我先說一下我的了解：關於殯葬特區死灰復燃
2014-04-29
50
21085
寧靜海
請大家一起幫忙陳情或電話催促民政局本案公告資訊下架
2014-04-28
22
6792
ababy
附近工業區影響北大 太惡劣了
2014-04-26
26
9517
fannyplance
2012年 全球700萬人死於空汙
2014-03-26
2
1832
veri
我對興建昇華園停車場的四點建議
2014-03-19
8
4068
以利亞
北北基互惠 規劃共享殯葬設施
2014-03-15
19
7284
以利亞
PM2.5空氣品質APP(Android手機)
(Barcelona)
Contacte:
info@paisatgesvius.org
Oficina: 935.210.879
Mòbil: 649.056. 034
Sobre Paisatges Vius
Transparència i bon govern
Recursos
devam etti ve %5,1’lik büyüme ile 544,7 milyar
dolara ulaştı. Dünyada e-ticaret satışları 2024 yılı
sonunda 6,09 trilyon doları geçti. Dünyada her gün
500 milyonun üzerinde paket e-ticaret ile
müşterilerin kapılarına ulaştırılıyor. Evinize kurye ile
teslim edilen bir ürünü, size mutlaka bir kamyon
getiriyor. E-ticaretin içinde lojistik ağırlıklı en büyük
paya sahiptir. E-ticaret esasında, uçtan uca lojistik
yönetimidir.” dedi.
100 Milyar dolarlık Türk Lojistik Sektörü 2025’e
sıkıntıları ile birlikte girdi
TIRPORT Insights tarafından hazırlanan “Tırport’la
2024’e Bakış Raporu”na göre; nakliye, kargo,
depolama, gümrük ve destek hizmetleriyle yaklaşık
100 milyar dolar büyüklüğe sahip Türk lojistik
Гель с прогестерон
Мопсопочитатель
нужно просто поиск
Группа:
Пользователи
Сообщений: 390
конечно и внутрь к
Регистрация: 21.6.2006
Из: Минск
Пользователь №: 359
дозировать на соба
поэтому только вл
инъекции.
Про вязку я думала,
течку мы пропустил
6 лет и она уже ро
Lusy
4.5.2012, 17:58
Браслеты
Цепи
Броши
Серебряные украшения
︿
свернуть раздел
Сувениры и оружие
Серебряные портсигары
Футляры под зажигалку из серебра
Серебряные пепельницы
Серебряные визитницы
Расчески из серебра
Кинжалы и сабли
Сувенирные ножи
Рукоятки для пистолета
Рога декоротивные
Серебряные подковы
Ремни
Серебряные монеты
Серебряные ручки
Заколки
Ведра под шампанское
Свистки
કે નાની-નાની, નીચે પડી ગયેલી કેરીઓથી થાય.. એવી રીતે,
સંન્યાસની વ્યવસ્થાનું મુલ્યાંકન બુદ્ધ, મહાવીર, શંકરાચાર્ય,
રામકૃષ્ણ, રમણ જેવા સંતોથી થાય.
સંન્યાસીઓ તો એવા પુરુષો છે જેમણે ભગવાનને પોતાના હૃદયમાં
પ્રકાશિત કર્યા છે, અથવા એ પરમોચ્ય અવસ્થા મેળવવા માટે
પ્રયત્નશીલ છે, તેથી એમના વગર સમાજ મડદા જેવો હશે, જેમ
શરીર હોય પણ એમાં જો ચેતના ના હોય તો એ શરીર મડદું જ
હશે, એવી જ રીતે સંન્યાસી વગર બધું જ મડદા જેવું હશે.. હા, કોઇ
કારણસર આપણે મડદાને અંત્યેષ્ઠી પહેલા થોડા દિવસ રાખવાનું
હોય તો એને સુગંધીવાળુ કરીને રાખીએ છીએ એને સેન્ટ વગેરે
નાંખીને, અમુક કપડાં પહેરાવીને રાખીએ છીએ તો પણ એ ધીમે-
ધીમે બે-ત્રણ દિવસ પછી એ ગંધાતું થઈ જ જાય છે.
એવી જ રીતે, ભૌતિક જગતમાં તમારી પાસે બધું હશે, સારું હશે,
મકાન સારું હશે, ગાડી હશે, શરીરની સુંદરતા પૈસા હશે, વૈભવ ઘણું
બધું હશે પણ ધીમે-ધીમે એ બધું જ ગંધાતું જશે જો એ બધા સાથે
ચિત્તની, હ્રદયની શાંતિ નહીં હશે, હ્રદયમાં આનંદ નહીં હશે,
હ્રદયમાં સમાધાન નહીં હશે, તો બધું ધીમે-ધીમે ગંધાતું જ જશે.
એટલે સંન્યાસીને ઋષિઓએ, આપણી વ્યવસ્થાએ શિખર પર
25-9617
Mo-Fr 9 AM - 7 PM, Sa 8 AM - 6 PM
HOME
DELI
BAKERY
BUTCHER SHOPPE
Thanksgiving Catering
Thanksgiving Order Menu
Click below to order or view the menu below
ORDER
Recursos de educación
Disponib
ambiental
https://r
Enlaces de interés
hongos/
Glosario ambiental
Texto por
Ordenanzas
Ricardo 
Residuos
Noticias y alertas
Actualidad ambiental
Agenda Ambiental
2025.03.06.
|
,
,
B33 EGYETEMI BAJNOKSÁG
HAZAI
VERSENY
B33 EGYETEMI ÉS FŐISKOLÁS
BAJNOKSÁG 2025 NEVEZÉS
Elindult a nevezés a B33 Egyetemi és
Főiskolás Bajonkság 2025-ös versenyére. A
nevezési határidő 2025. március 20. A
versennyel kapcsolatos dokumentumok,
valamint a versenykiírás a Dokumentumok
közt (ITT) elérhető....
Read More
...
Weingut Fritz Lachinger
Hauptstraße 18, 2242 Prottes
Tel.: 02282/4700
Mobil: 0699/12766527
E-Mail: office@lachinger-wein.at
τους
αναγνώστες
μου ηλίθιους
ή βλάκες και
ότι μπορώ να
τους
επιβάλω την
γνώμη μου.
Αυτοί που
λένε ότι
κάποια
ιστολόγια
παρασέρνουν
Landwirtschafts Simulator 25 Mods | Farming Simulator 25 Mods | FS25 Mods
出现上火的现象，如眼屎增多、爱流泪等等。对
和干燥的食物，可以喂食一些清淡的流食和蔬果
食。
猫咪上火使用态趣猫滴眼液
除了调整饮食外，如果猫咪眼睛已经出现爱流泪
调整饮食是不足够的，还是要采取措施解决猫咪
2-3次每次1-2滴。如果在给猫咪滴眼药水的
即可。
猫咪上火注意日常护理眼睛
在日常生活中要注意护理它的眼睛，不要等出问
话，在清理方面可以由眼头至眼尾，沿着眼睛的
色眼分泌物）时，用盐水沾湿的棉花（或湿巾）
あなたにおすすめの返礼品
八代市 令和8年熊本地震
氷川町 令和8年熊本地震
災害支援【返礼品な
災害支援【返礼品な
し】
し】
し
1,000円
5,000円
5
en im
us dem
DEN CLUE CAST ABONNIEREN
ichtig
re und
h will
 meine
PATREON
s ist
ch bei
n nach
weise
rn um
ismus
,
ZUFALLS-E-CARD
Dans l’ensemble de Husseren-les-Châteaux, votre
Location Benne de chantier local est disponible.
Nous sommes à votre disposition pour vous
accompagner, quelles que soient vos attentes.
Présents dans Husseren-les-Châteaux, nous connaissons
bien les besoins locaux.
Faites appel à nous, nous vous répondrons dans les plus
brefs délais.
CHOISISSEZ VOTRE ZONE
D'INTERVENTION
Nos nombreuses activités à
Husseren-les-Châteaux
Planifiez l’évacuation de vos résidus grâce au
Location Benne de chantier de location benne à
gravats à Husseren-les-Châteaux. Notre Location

———

ACTION ITEM = Please repeat every entry, exactly as it was written.

ANSWER SPACE =
我先說一下我的了解：關於殯葬特區死灰復燃
2014-04-29
50
21085
寧靜海
請大家一起幫忙陳情或電話催促民政局本案公告資訊下架
2014-04-28
22
6792
ababy
附近工業區影響北大 太惡劣了
2014-04-26
26
9517
fannyplance
2012年 全球700萬人死於空汙
2014-03-26
2
1832
veri
我對興建昇華園停車場的四點建議
2014-03-19
8
4068
以利亞
北北基互惠 規劃共享殯葬設施
2014-03-15
19
7284
以利亞
PM2.5空氣品質APP(Android手機)
(Barcelona)
Contacte:
info@paisatgesvius.org
Oficina: 935.210.879
Mòbil: 649.056. 034
Sobre Paisatges Vius
Transparència i bon govern
Recursos
devam etti ve %5,1’lik büyüme ile 544,7 milyar
dolara ulaştı. Dünyada e-ticaret satışları 2024 yılı
sonunda 6,09 trilyon doları geçti. Dünyada her gün
500 milyonun üzerinde paket e-ticaret ile
müşterilerin kapılarına ulaştırılıyor. Evinize kurye ile
teslim edilen bir ürünü, size mutlaka bir kamyon
getiriyor. E-ticaretin içinde lojistik ağırlıklı en büyük
paya sahiptir. E-ticaret esasında, uçtan uca lojistik
yönetimidir.” dedi.
100 Milyar dolarlık Türk Lojistik Sektörü 2025’e
sıkıntıları ile birlikte girdi
TIRPORT Insights tarafından hazırlanan “Tırport’la
2024’e Bakış Raporu”na göre; nakliye, kargo,
depolama, gümrük ve destek hizmetleriyle yaklaşık
100 milyar dolar büyüklüğe sahip Türk lojistik
Гель с прогестерон
Мопсопочитатель
нужно просто поиск
Группа:
Пользователи
Сообщений: 390
конечно и внутрь к
Регистрация: 21.6.2006
Из: Минск
Пользователь №: 359
дозировать на соба
поэтому только вл
инъекции.
Про вязку я думала,
течку мы пропустил
6 лет и она уже ро
Lusy
4.5.2012, 17:58
Браслеты
Цепи
Броши
Серебряные украшения
︿
свернуть раздел
Сувениры и оружие
Серебряные портсигары
Футляры под зажигалку из серебра
Серебряные пепельницы
Серебряные визитницы
Расчески из серебра
Кинжалы и сабли
Сувенирные ножи
Рукоятки для пистолета
Рога декоротивные
Серебряные подковы
Ремни
Серебряные монеты
Серебряные ручки
Заколки
Ведра под шампанское
Свистки
કે નાની-નાની, નીચે પડી ગયેલી કેરીઓથી થાય.. એવી રીતે,
સંન્યાસની વ્યવસ્થાનું મુલ્યાંકન બુદ્ધ, મહાવીર, શંકરાચાર્ય,
રામકૃષ્ણ, રમણ જેવા સંતોથી થાય.
સંન્યાસીઓ તો એવા પુરુષો છે જેમણે ભગવાનને પોતાના હૃદયમાં
પ્રકાશિત કર્યા છે, અથવા એ પરમોચ્ય અવસ્થા મેળવવા માટે
પ્રયત્નશીલ છે, તેથી એમના વગર સમાજ મડદા જેવો હશે, જેમ
શરીર હોય પણ એમાં જો ચેતના ના હોય તો એ શરીર મડદું જ
હશે, એવી જ રીતે સંન્યાસી વગર બધું જ મડદા જેવું હશે.. હા, કોઇ
કારણસર આપણે મડદાને અંત્યેષ્ઠી પહેલા થોડા દિવસ રાખવાનું
હોય તો એને સુગંધીવાળુ કરીને રાખીએ છીએ એને સેન્ટ વગેરે
નાંખીને, અમુક કપડાં પહેરાવીને રાખીએ છીએ તો પણ એ ધીમે-
ધીમે બે-ત્રણ દિવસ પછી એ ગંધાતું થઈ જ જાય છે.
એવી જ રીતે, ભૌતિક જગતમાં તમારી પાસે બધું હશે, સારું હશે,
મકાન સારું હશે, ગાડી હશે, શરીરની સુંદરતા પૈસા હશે, વૈભવ ઘણું
બધું હશે પણ ધીમે-ધીમે એ બધું જ ગંધાતું જશે જો એ બધા સાથે
ચિત્તની, હ્રદયની શાંતિ નહીં હશે, હ્રદયમાં આનંદ નહીં હશે,
હ્રદયમાં સમાધાન નહીં હશે, તો બધું ધીમે-ધીમે ગંધાતું જ જશે.
એટલે સંન્યાસીને ઋષિઓએ, આપણી વ્યવસ્થાએ શિખર પર
25-9617
Mo-Fr 9 AM - 7 PM, Sa 8 AM - 6 PM
HOME
DELI
BAKERY
BUTCHER SHOPPE
Thanksgiving Catering
Thanksgiving Order Menu
Click below to order or view the menu below
ORDER
Recursos de educación
Disponib
ambiental
https://r
Enlaces de interés
hongos/
Glosario ambiental
Texto por
Ordenanzas
Ricardo 
Residuos
Noticias y alertas
Actualidad ambiental
Agenda Ambiental
2025.03.06.
|
,
,
B33 EGYETEMI BAJNOKSÁG
HAZAI
VERSENY
B33 EGYETEMI ÉS FŐISKOLÁS
BAJNOKSÁG 2025 NEVEZÉS
Elindult a nevezés a B33 Egyetemi és
Főiskolás Bajonkság 2025-ös versenyére. A
nevezési határidő 2025. március 20. A
versennyel kapcsolatos dokumentumok,
valamint a versenykiírás a Dokumentumok
közt (ITT) elérhető....
Read More
...
Weingut Fritz Lachinger
Hauptstraße 18, 2242 Prottes
Tel.: 02282/4700
Mobil: 0699/12766527
E-Mail: office@lachinger-wein.at
τους
αναγνώστες
μου ηλίθιους
ή βλάκες και
ότι μπορώ να
τους
επιβάλω την
γνώμη μου.
Αυτοί που
λένε ότι
κάποια
ιστολόγια
παρασέρνουν
Landwirtschafts Simulator 25 Mods | Farming Simulator 25 Mods | FS25 Mods
出现上火的现象，如眼屎增多、爱流泪等等。对
和干燥的食物，可以喂食一些清淡的流食和蔬果
食。
猫咪上火使用态趣猫滴眼液
除了调整饮食外，如果猫咪眼睛已经出现爱流泪
调整饮食是不足够的，还是要采取措施解决猫咪
2-3次每次1-2滴。如果在给猫咪滴眼药水的
即可。
猫咪上火注意日常护理眼睛
在日常生活中要注意护理它的眼睛，不要等出问
话，在清理方面可以由眼头至眼尾，沿着眼睛的
色眼分泌物）时，用盐水沾湿的棉花（或湿巾）
あなたにおすすめの返礼品
八代市 令和8年熊本地震
氷川町 令和8年熊本地震
災害支援【返礼品な
災害支援【返礼品な
し】
し】
し
1,000円
5,000円
5
en im
us dem
DEN CLUE CAST ABONNIEREN
ichtig
re und
h will
 meine
PATREON
s ist
ch bei
n nach
weise
rn um
ismus
,
ZUFALLS-E-CARD
Dans l’ensemble de Husseren-les-Châteaux, votre
Location Benne de chantier local est disponible.
Nous sommes à votre disposition pour vous
accompagner, quelles que soient vos attentes.
Présents dans Husseren-les-Châteaux, nous connaissons
bien les besoins locaux.
Faites appel à nous, nous vous répondrons dans les plus
brefs délais.
CHOISISSEZ VOTRE ZONE
D'INTERVENTION
Nos nombreuses activités à
Husseren-les-Châteaux
Planifiez l’évacuation de vos résidus grâce au
Location Benne de chantier de location benne à
gravats à Husseren-les-Châteaux. Notre Location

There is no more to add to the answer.